About 75 million people speak Turkish in Turkey, where Turkish is the official language, and 90% of the population speaks it as a first language. Turkish is also the language spoken at home by those living in areas that had been governed by the Ottoman Empire. For instance, in Bulgaria, there are about 850,000 speakers (Grimes 1992). About 37,000 Turkish speakers live in Uzbekistan, Kazakhstan, Kyrgyzstan, Tajikistan, and Azerbaijan. In Cyprus, Turkish is a co-official language (with Greek), where it is spoken as a first language by 19 percent of the population (Comrie 1990). Over a million speakers are found in Bulgaria, Macedonia, and Greece; over 2 million speakers live in Germany (and other northern European countries), where Turks have lived as “guest workers” for many years. Additionally, about 24,000 Turkish speakers live in the United States (Grimes 1992).
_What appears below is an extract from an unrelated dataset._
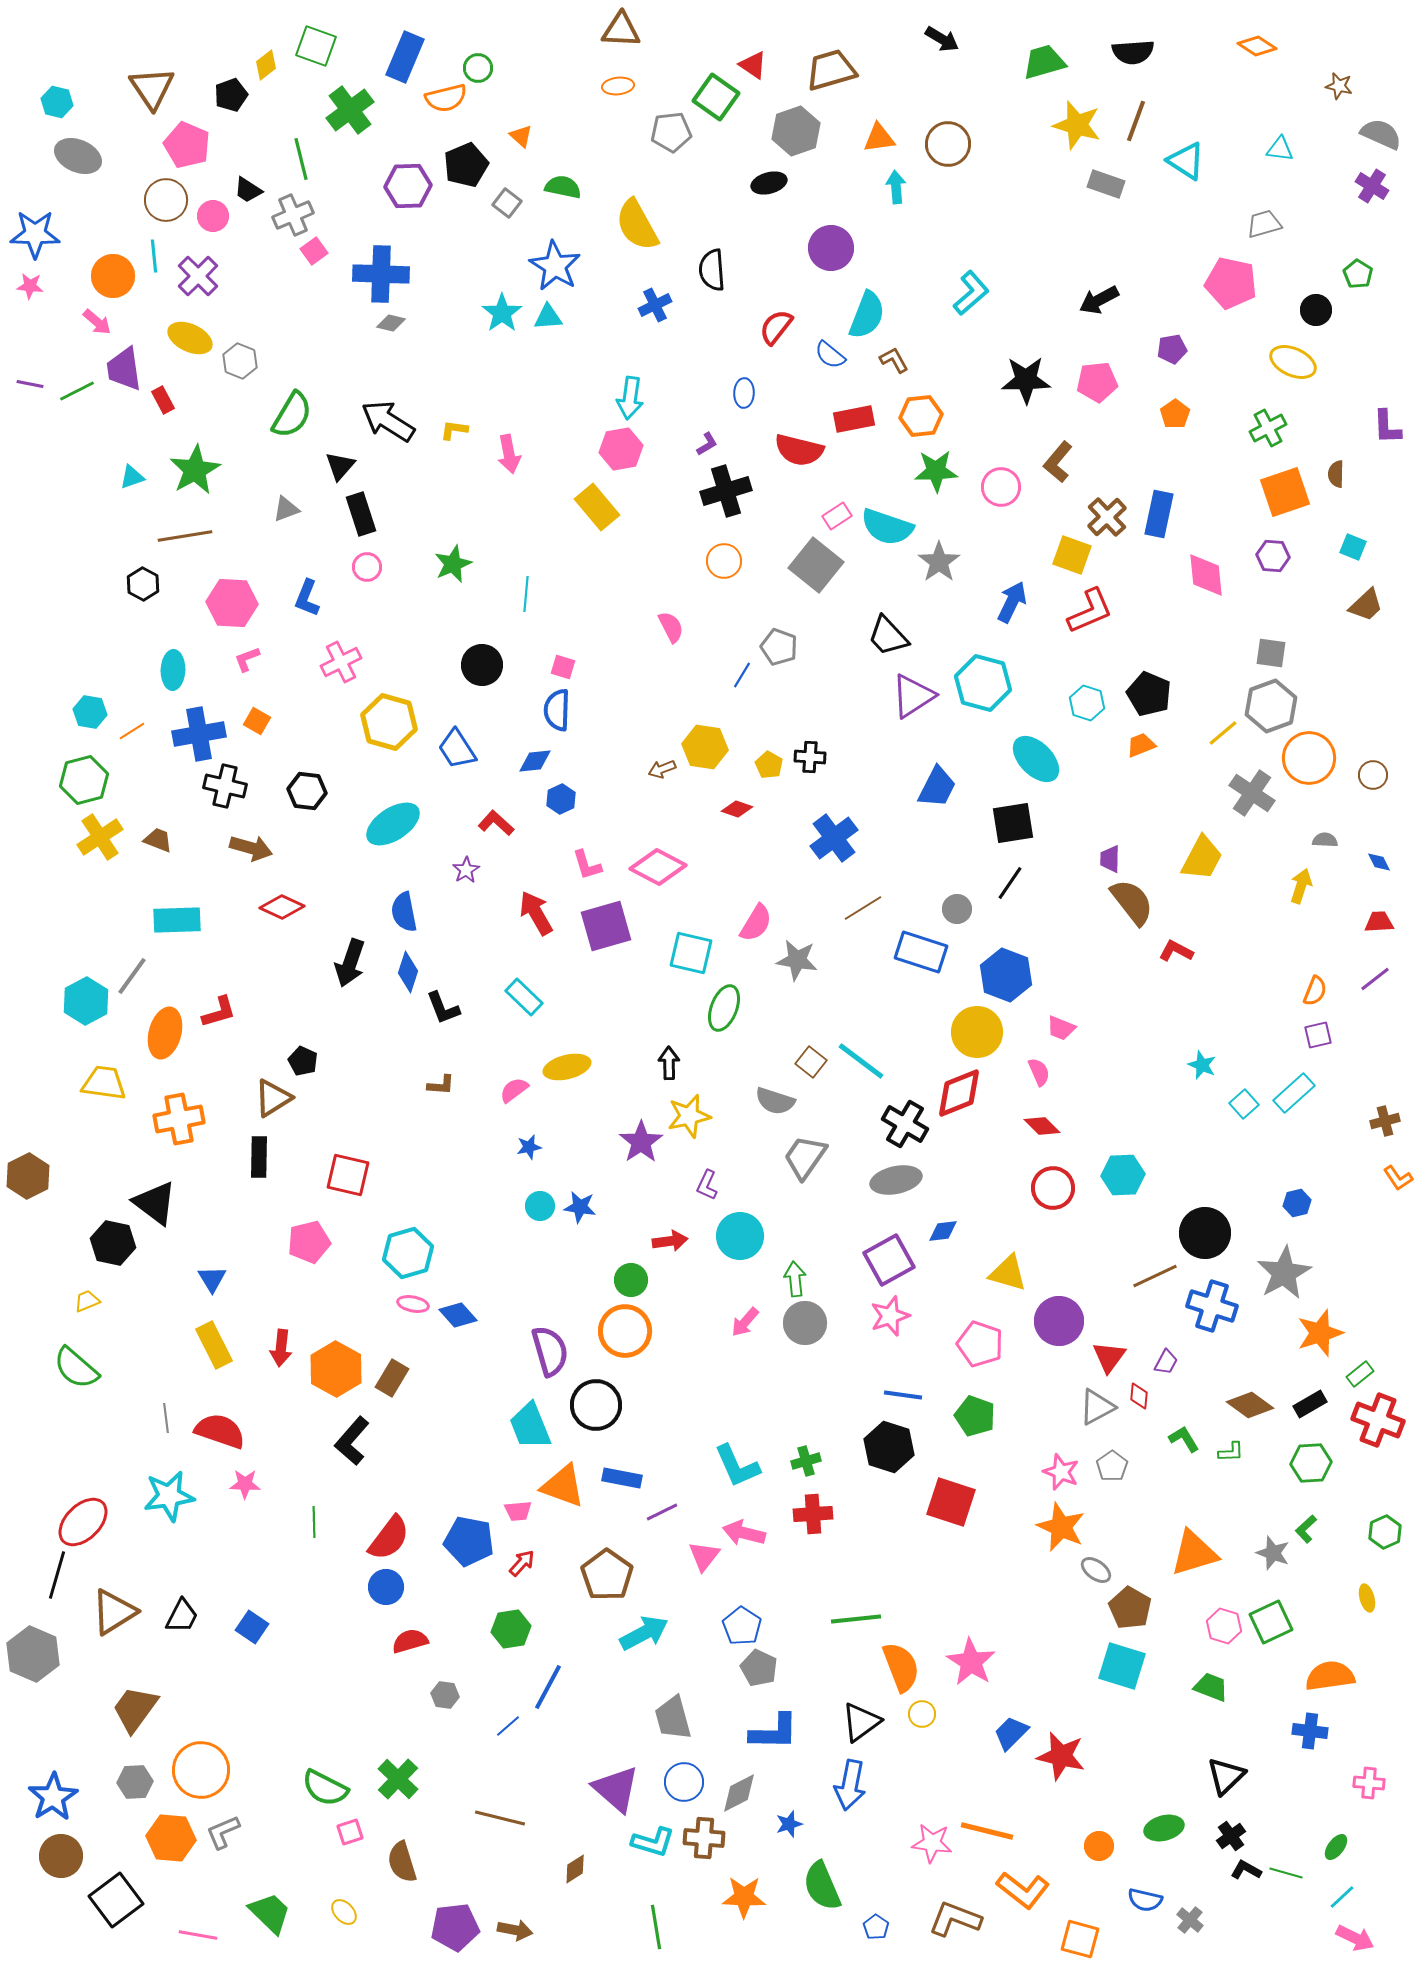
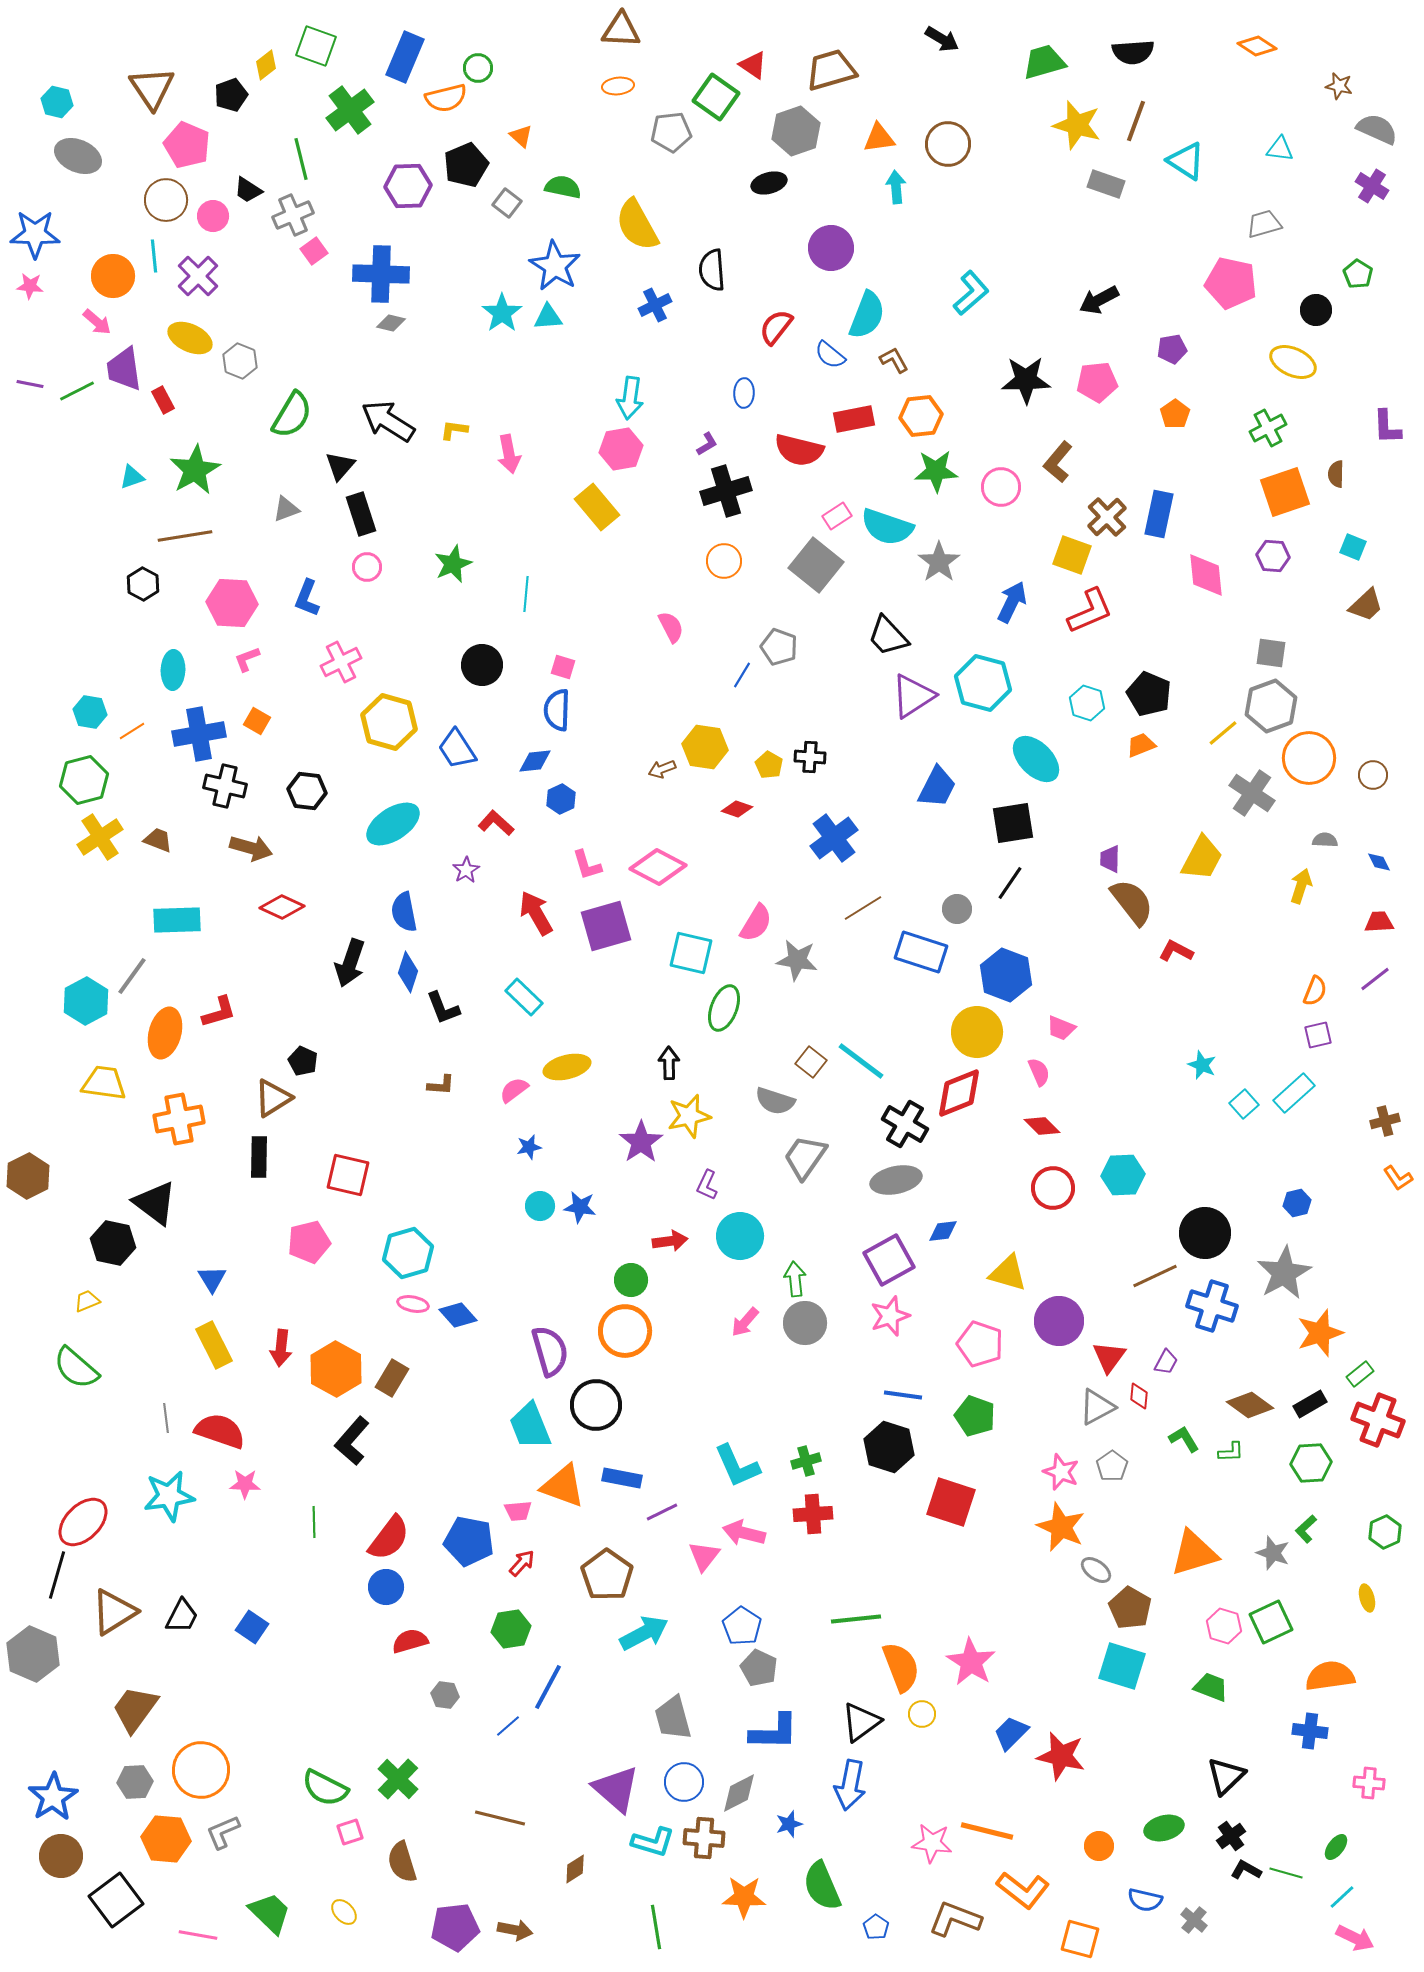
gray semicircle at (1381, 134): moved 4 px left, 5 px up
orange hexagon at (171, 1838): moved 5 px left, 1 px down
gray cross at (1190, 1920): moved 4 px right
Turkish belongs to the Turkish branch of the Altaic language family. It is the westernmost of the Turkic languages spoken across Central Asia and is generally classified as a member of the South-West group, also known as the Oguz group (Baskakov 1966, Campbell 1991). Except for some differences in vocabulary, the Turkic languages are similar enough that under other political circumstances, they would most likely be considered dialects of the same language.

Turkish is mutually intelligible, barring these vocabulary differences, with the Turkic languages spoken in adjacent areas, such as Azerbaijani, Uzbek, and Turkmen.  A speaker of Turkish can be understood as far east as Kyrgyzstan.

Like all Turkic languages, Turkish is agglutinative; that is, grammatical functions are indicated by adding various suffixes to stems. Turkish has 8 vowels and 20 consonants. Modern standard Turkish is based on the Istanbul dialect of Anatolian (Comrie 1990). Turkish uses a Roman-based writing system that was adopted in the course of the so-called writing reform of 1928. Prior to this reform, Turkish was written in the Arabic script. Until the fifteenth century, the Anatolian Turks used the Uighur script to write Turkish (Comrie 1990).

Turkish has been spoken in the area constituting Turkey since the thirteenth century. It formed the basis for Ottoman Turkish, the written language of the Ottoman Empire. The establishment of the modern Turkish state in the 1920s involved considerable language reform. Spoken Turkish was declared the language of the country, and measures were taken to expunge Persian and Arabic borrowings, replacing them with native Turkish or at least Turkic words. These and other vocabulary reforms and standardizations since the 1920s have been quite successful: Current standard Turkish is indeed standardized, consisting mostly of Turkic vocabulary; the written language is clearly an extension of the spoken language; and the literacy rates in Turkey are at about 90 percent.